Spikes in the feature space through time frames, each color indicates an individual cluster which shows the trajectory of clusters through time frames. a true clusters, b result of DP-N approach, and c result of clustering with DPM method

Table 5 Error rates of the simulated data

Conclusion and future work

In this article, we presented a Dirichlet process mixture-based method, which is designed to track non-stationary data. This approach uses previous frame information in the current one i.e., in the process of generating cluster means of frame (t), cluster means of frame (t-1) have been used. By defining the base distribution of means (\({\mathbb{G}}_{0}^{\mu }\)) in the Dirichlet Process as Normal distribution, tracking Normal drifts of cluster means through time becomes possible. Moreover, because of applying the Dirichlet process mixture, the appearance and disappearance of clusters are also trackable.

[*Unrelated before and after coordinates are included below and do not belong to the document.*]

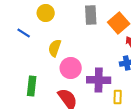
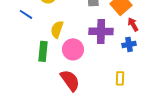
purple cross: (99, 80) -> (101, 31), moved
green rectangle: (32, 86) -> (43, 51), moved

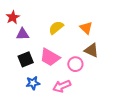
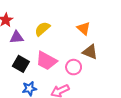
yellow semicircle: (56, 28) -> (42, 29), moved
black square: (26, 59) -> (21, 64), turned -35

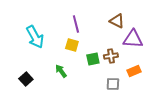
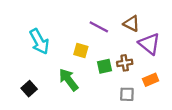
purple line: (76, 24) -> (99, 27), moved, turned -48
purple triangle: (133, 39) -> (149, 44), turned 35
green arrow: (61, 71) -> (69, 80), size x1.5

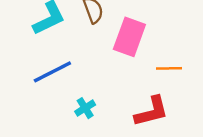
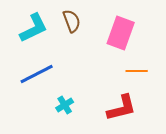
pink rectangle: (129, 37) -> (121, 33), moved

We used both t-Student and Normal distributions for data (DP-T and DP-N respectively), and the results show the better performance for Normal distribution. Comparing the results of DP-N and a standard Dirichlet process mixture (which uses no information from the previous frame) shows that in general, the proposed method has better performance in terms of FN, FP, and total error rate as well as appropriate track of cluster means through time. Moreover, the proposed method is simple and does not have the complexities of some other approaches like (Bar-Hillel et al. 2006) and (Wolf and Burdick 2009). For example, without assuming some candidate models with different numbers of components, by using the advantage of the Dirichlet process, the true number of neurons is estimated. In addition, tracking cluster mean Normal drifts is obtained without the assumption that the number of clusters is known and that they are constant through time (like Calabrese and Paninski 2011).

Because of using just the previous frame information in the current one, by applying a software faster than OpenBUGS, real-time implementation is also possible (against Bar-Hillel et al. 2006). In comparison with (Gasthaus et al. 2009), the proposed method does not have the complexities of defining the manner in which model parameters are shared, and in addition, in DP-T and DP-N, Gamma distribution is assumed as Dirichlet process concentration parameter prior, and therefore, its value is obtained related to each frame data.

Despite the so-called advantages, there is the possibility to improve the proposed method and also there are some suggestions for future works. For example, new approaches may be designed with the ability to process data with high speed and to analyze incoming spikes as they are detected rather than waiting for completing a frame. In addition, it would be probable that other feature spaces lead to better results. Moreover, learning features from previous frame spikes along with considering their variations over time can be another suggestion.